= Beginning of Section =

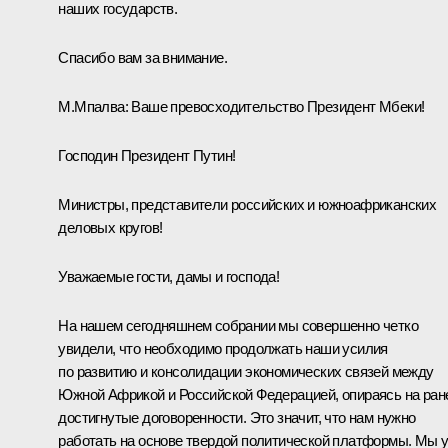
наших государств.
Спасибо вам за внимание.
М.Мпалва: Ваше превосходительство Президент Мбеки!
Господин Президент Путин!
Министры, представители российских и южноафриканских
деловых кругов!
Уважаемые гости, дамы и господа!
На нашем сегодняшнем собрании мы совершенно четко
увидели, что необходимо продолжать наши усилия
по развитию и консолидации экономических связей между
Южной Африкой и Российской Федерацией, опираясь на ран
достигнутые договоренности. Это значит, что нам нужно
работать на основе твердой политической платформы. Мы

= End of Section =

The lines in the records above that include the word "Президент" must be copied out.

● **ANSWER SPACE**:
М.Мпалва: Ваше превосходительство Президент Мбеки!
Господин Президент Путин!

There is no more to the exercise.